* [TASK TO CARRY OUT] Some entries follow. Reproduce exactly the lines starting at the one with "получения ключей! Вы" and stopping after the one with "на поиске строительной".

* [Extracted data entries]
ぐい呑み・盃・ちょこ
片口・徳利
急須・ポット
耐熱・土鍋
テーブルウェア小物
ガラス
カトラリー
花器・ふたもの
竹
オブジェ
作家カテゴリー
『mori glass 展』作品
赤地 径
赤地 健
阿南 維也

==

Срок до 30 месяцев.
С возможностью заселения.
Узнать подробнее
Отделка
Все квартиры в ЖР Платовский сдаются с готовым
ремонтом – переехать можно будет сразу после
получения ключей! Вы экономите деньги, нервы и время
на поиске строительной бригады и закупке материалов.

* [SOLUTION]
получения ключей! Вы экономите деньги, нервы и время
на поиске строительной бригады и закупке материалов.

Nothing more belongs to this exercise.